Глядели, день и ночь друг за дружкой глядели, а уж поганого Сиська ненавидели всей душой и ждали лишь конца похорон, чтобы выставить его с треском. А пока он шнырял – и нужен был за ним глаз да глаз.
Прибыл автобус из районного центра с медными трубами и людьми.
– Налить, налить музыкантам, – засуетился Женик. – Так положено.
Налили музыкантам, с ними, за компанию, выпил и Сисёк. Выпил для храбрости, потому что наступало его время. Он выпил и словно отрезвел. Голова стала работать четко, заглядывая наперед.
Покойника подняли на полотенцах и понесли.
– Куды! Куды понесли?! – закричала Чакалиха и заголосила. – Ой, да зачалась твоя последняя дороженька. Ой, да уносят тебя на чужих руках!
И, обрывая ее истошный глас, у ворот разом ударил оркестр, оглушая и забирая власть. Теперь приказывал он: как идти и когда голосить и отдавать прощание.
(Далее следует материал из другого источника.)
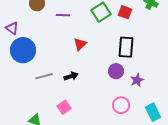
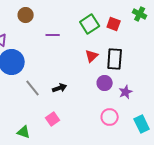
purple line: (63, 15) -> (53, 35), moved
red triangle: (80, 44) -> (92, 56), moved
gray line: (44, 76) -> (33, 88), turned 66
А Женик Сисёк в это время оттянул в сторону мать и прошептал ей твердо и горячо:
– Из хутора выйдем – в обморок упади. 3-запомни.
Варечка глянула в его бешеные глаза и обмерла.
– Гляди… не пр-рощу… – прошептал он, отходя.
И Варечка со страхом поняла, что надо делать веленое, иначе беда. Последнее у нее оставалось, последний в жизни дар – Женик. Она любила его без памяти и боялась. Сразу как-то ушла в сторону Романова смерть и собственная жизнь, в голове лишь одно вертелось: «А где конец хутора? Где? Возле Архипа? Или у амбаров?» Она оглянулась на сына, но тот уже был поодаль.
На полотенцах, в мелковатом гробу покойный Чакалкин плыл над глинистой прибитой дорогой, сложив руки. Густые брови его грозно топорщились, словно сердился он и кому-то грозил. Но грех ему было серчать, грех. Все делали как положено: красную подушечку несли впереди с двумя медалями, два железных венка из района, громко, на всю округу, играл оркестр. Четыре трубы да еще барабан с тарелками словно гром громыхали: бум! бум! бум!
Варечка, как Женик велел ей, до амбара дошла и с криком пала на землю. Пала и обмерла. Побрызгали на нее водой, в тень унесли. Похоронное шествие двинулось дальше, оставляя несчастную Сисиху, а с ней и Женика.
Недолго посидев возле матери и убедившись, что люди ушли, Женик проговорил:
– Ладно, полежи здесь, а потом за плотину уходи.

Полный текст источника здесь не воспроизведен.